I remember a few years ago on this site when everyones color corrections included completely monochrome death star interiors and monochrome tie-fighters. And i knew for a fact that the models for the tie-fighters had a blue tint since i had seen them at the ‘art of star wars’ exhibition in Helsinki in 2000.
While this might seem like it makes sense in a still picture intended for display as is we have to remember that even though an object is painted white or gray it will not appear as such in almost anything except open daylight lighting conditions in outer space. Light is reflected off of every surface in the scene and tint white and gray objects.

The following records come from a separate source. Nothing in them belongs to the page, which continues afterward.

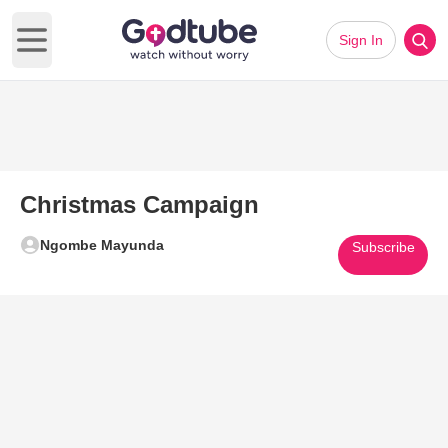
Sign In
Open main menu
Christmas Campaign
Ngombe Mayunda
Subscribe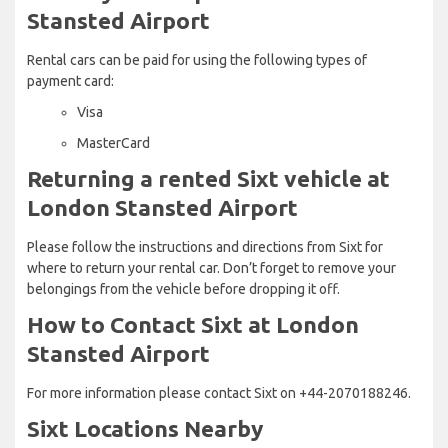
Stansted Airport
Rental cars can be paid for using the following types of
payment card:
Visa
MasterCard
Returning a rented Sixt vehicle at
London Stansted Airport
Please follow the instructions and directions from Sixt for
where to return your rental car. Don’t forget to remove your
belongings from the vehicle before dropping it off.
How to Contact Sixt at London
Stansted Airport
For more information please contact Sixt on +44-2070188246.
Sixt Locations Nearby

If they used cool fluorescent lights on set or depending on what color balance film they used etc gray won’t look grey and white shouldn’t look perfectly white in almost any context which brings me to nr2.
-Maximizing the dynamic range of the shot.
There’s often a strive to maximize the utilization of the available dynamic range in every shot or scene in order to give more punch or life-like contrast to a scene. Which means people want to push the brightest pixels in the scene to close to pure white and the darkest pixels to close to pure black. And while it can mostly look good it can cause problems and inconsistency between shots of the same scene. There might not be anything close to resembling pure white light in the scene, so pushing to contrast to maximize the dynamic range will overexpose the next best thing. A lot of the white hallway shots the walls appear way way too bright. It’s also important to realize the relationship between contrast and saturation. A lot of the reason why something might appear too warm or cool can be explained by too much contrast. I often find it’s advantageous to alter luminance curves separately from saturation in order to not over-saturate (blow out) colored highlights which seems to be a constant problem in the blu-ray. I think this is the reason the desert shots of 4k83 look severely overexposed in the teaser trailer i saw.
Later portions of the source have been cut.